» Exercise details
Exact wording is required: give all the records again, minus the pictures.

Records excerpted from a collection
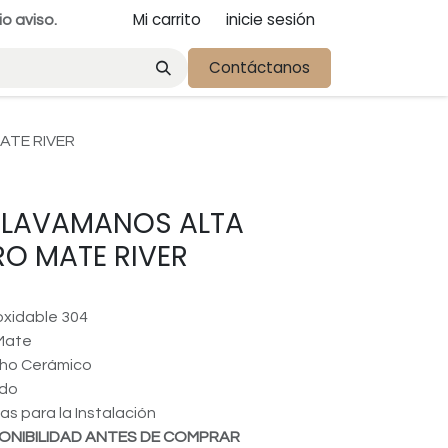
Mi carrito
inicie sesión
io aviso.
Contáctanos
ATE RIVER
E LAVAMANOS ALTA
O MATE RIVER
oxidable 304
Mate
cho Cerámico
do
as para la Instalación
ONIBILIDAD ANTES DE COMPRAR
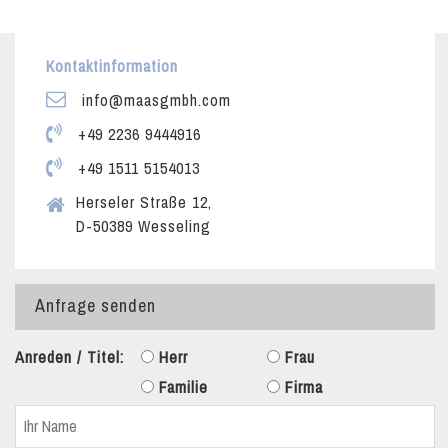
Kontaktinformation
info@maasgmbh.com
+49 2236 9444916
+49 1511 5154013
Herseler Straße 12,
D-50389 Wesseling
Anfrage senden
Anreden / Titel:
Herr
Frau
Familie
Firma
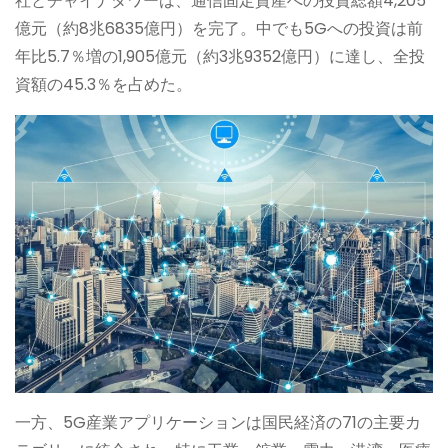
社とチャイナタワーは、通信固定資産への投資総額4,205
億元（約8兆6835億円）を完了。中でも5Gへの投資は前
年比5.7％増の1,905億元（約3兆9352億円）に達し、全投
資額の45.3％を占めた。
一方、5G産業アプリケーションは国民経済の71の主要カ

» Task output
Mi carrito
inicie sesión
io aviso.
Contáctanos
ATE RIVER
E LAVAMANOS ALTA
O MATE RIVER
oxidable 304
Mate
cho Cerámico
do
as para la Instalación
ONIBILIDAD ANTES DE COMPRAR
Kontaktinformation
info@maasgmbh.com
+49 2236 9444916
+49 1511 5154013
Herseler Straße 12,
D-50389 Wesseling
Anfrage senden
Anreden / Titel:
Herr
Frau
Familie
Firma
社とチャイナタワーは、通信固定資産への投資総額4,205
億元（約8兆6835億円）を完了。中でも5Gへの投資は前
年比5.7％増の1,905億元（約3兆9352億円）に達し、全投
資額の45.3％を占めた。
一方、5G産業アプリケーションは国民経済の71の主要カ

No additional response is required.